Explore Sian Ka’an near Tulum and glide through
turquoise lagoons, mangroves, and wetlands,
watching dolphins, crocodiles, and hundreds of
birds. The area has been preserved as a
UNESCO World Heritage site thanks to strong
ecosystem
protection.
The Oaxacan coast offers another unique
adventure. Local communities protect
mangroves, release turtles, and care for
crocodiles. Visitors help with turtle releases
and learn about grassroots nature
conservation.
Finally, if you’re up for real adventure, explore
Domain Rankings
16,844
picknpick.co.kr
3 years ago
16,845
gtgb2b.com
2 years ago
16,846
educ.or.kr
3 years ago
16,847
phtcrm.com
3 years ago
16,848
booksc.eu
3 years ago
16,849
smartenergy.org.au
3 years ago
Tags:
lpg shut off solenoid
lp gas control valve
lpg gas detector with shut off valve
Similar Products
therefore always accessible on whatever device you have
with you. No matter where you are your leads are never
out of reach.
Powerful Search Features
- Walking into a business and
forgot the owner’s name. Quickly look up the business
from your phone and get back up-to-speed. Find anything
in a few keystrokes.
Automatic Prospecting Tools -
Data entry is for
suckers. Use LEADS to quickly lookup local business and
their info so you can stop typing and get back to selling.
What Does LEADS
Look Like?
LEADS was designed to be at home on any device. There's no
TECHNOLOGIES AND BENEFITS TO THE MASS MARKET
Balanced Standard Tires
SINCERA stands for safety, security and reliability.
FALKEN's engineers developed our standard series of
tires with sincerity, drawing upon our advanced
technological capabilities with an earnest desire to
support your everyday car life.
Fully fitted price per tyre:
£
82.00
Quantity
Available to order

------------------------------------

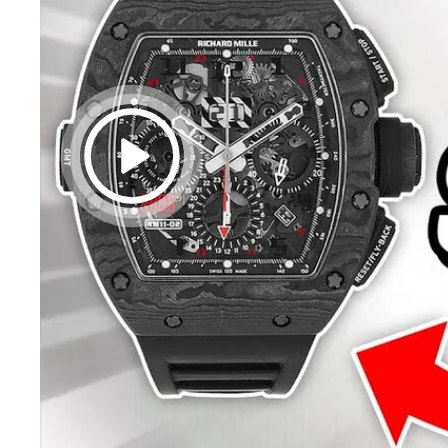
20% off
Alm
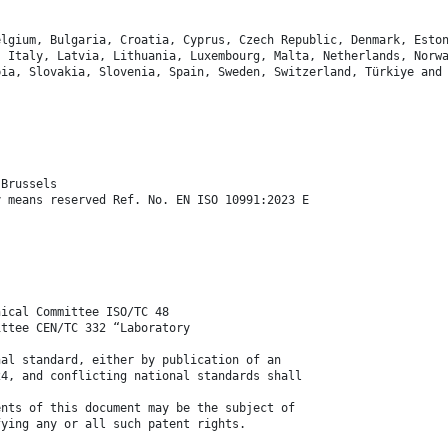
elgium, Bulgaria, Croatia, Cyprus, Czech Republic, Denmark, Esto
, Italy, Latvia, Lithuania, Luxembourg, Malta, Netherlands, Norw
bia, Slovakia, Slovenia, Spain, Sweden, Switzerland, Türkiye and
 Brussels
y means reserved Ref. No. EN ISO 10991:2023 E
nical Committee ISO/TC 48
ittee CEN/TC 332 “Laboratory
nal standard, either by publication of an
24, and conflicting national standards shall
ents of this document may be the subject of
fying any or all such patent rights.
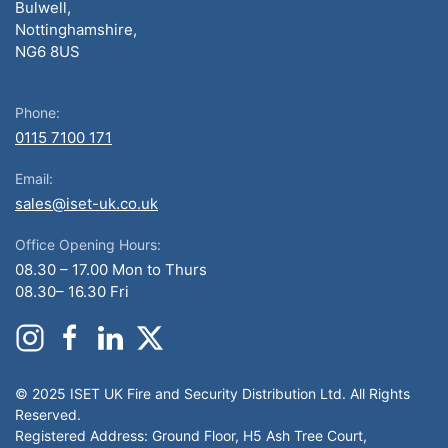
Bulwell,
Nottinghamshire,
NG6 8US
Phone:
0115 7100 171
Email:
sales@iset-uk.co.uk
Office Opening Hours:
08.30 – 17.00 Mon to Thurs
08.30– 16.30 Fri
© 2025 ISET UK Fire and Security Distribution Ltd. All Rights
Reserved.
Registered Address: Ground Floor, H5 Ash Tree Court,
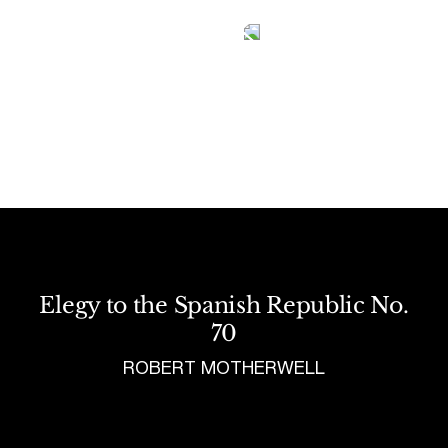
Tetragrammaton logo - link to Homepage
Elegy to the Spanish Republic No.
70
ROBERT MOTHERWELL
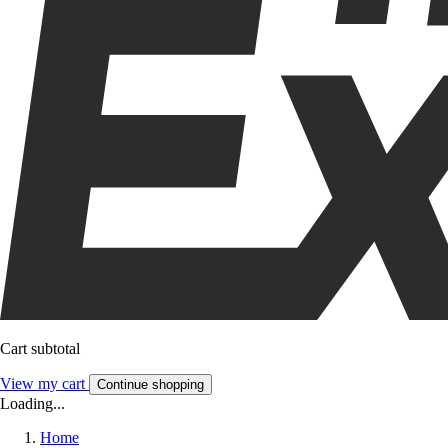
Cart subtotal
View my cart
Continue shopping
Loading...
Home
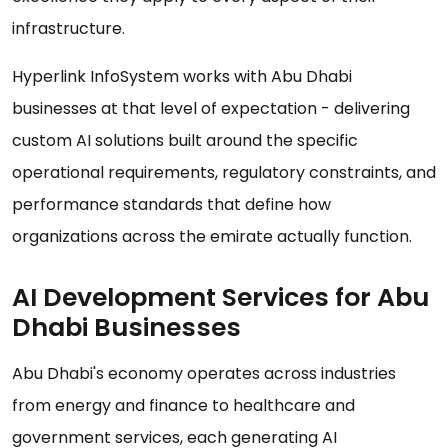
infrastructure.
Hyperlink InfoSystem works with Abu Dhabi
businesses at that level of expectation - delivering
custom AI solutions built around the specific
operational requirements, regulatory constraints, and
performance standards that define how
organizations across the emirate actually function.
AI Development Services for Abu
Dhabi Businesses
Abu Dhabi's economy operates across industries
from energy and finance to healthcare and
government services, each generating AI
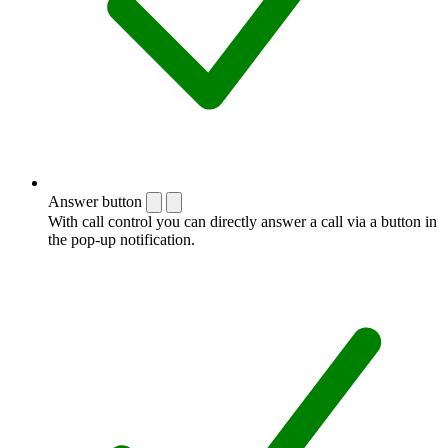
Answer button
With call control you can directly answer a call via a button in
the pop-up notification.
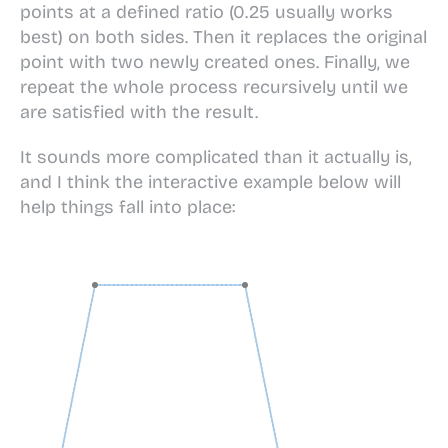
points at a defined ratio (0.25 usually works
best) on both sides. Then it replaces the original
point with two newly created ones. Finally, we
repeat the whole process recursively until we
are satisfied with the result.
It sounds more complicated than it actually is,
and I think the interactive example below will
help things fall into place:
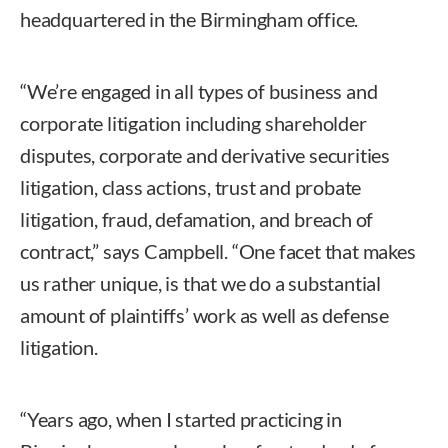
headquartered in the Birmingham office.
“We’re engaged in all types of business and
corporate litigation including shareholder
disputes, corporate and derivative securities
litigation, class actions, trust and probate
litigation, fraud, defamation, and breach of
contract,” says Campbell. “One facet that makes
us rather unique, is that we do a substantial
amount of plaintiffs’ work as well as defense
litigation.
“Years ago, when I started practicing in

------------------------------------

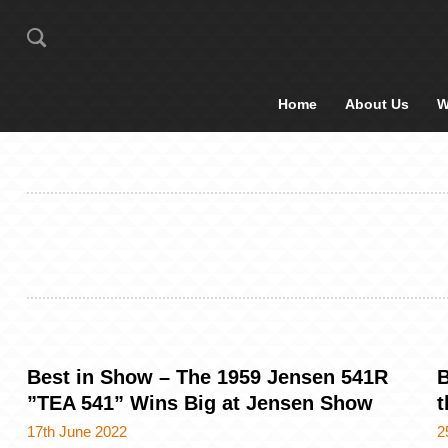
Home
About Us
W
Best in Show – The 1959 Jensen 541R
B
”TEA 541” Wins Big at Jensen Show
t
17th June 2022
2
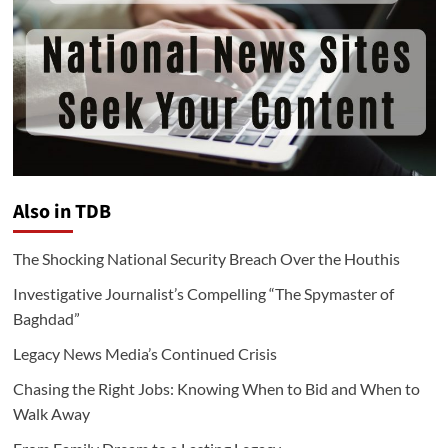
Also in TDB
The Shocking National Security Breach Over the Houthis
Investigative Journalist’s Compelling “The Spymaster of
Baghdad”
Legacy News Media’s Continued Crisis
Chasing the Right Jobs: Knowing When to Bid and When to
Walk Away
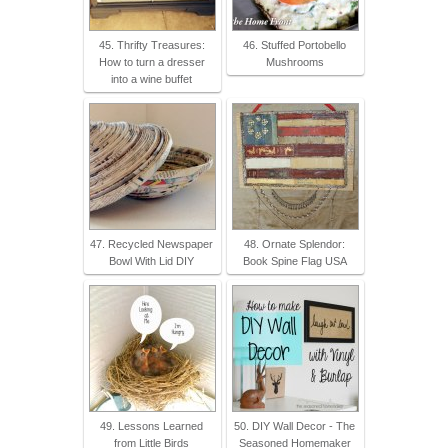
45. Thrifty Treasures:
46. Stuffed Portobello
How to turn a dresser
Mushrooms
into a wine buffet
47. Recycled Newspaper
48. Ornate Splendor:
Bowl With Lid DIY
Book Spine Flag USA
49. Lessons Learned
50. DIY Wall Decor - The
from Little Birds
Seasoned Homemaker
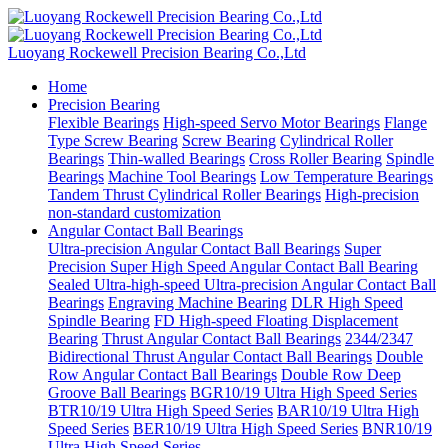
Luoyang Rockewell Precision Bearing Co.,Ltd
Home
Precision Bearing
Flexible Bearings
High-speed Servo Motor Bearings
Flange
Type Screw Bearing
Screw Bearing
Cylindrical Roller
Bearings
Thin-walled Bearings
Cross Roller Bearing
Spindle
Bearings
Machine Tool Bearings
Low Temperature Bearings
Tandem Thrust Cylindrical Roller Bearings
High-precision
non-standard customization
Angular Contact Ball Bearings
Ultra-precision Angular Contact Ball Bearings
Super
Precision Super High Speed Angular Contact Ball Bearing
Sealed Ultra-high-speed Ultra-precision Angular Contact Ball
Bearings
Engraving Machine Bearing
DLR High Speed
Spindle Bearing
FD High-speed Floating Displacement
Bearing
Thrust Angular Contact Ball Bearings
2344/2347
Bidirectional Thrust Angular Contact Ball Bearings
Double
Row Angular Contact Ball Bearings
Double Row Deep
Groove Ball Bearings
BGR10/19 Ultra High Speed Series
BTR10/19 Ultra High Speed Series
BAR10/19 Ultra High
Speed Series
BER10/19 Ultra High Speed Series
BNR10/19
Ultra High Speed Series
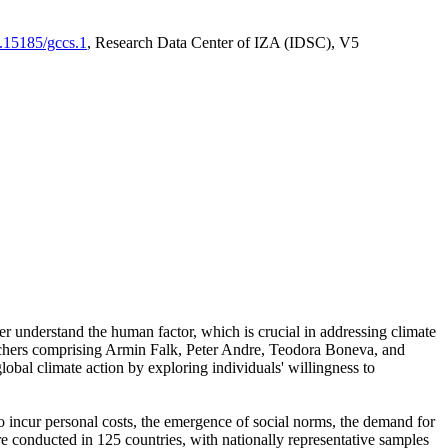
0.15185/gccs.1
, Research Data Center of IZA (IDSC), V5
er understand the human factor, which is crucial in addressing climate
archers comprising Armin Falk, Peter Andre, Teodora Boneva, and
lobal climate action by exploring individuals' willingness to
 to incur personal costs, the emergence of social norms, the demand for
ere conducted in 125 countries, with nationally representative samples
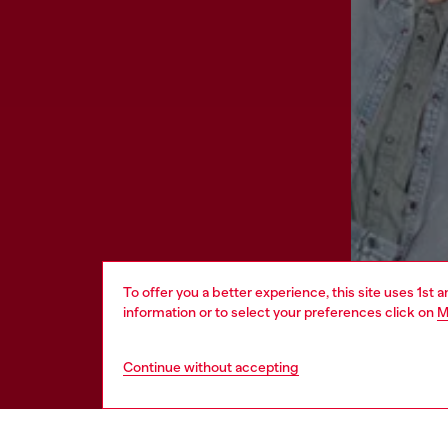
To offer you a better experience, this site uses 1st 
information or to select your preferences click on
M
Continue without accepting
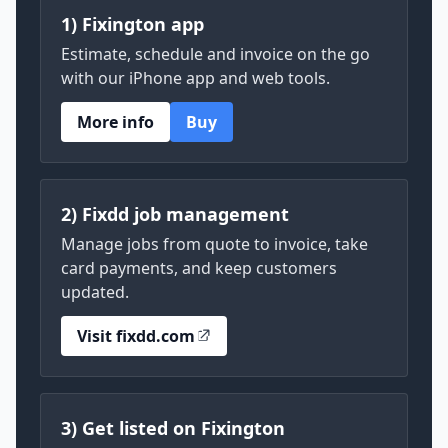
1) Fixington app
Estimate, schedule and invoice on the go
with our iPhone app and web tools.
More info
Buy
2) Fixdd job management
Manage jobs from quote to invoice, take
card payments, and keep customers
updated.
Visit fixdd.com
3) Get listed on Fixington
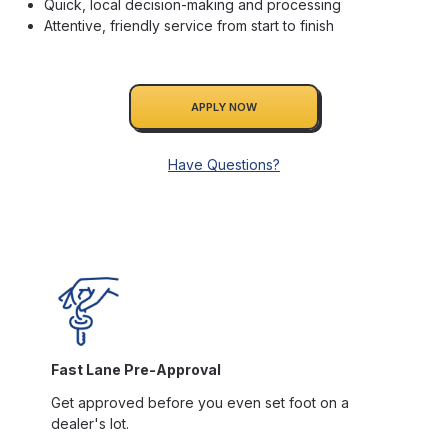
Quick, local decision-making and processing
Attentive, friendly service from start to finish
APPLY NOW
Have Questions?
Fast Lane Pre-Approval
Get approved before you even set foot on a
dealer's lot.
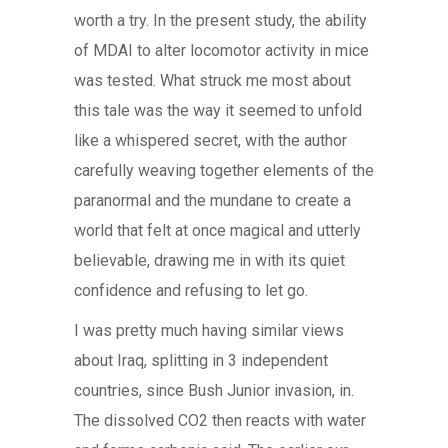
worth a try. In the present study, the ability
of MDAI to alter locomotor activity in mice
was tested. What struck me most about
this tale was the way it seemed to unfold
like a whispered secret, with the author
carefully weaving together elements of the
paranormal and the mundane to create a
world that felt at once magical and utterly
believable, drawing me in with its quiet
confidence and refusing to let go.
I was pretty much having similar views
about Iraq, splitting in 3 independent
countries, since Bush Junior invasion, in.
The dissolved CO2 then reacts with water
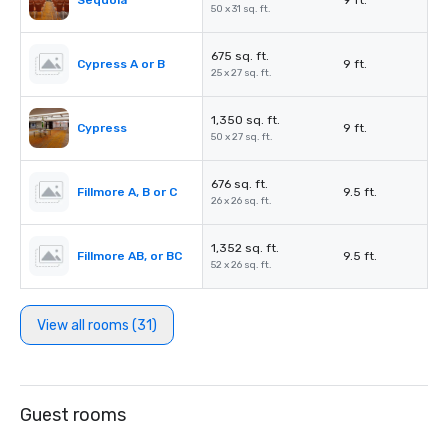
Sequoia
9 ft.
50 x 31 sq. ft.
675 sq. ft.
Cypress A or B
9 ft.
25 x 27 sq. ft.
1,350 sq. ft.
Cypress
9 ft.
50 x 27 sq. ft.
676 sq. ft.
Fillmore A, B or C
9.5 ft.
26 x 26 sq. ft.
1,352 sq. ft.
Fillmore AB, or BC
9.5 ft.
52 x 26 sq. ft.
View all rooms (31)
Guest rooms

------------------------------------

• EXERCISE BRIEF: Retype, exactly and in full, the lines above from the one containing "mangroves, release turtles, and care for" through the one containing "Data entry is for".

• ANSWER SECTION:
mangroves, release turtles, and care for
crocodiles. Visitors help with turtle releases
and learn about grassroots nature
conservation.
Finally, if you’re up for real adventure, explore
Domain Rankings
16,844
picknpick.co.kr
3 years ago
16,845
gtgb2b.com
2 years ago
16,846
educ.or.kr
3 years ago
16,847
phtcrm.com
3 years ago
16,848
booksc.eu
3 years ago
16,849
smartenergy.org.au
3 years ago
Tags:
lpg shut off solenoid
lp gas control valve
lpg gas detector with shut off valve
Similar Products
therefore always accessible on whatever device you have
with you. No matter where you are your leads are never
out of reach.
Powerful Search Features
- Walking into a business and
forgot the owner’s name. Quickly look up the business
from your phone and get back up-to-speed. Find anything
in a few keystrokes.
Automatic Prospecting Tools -
Data entry is for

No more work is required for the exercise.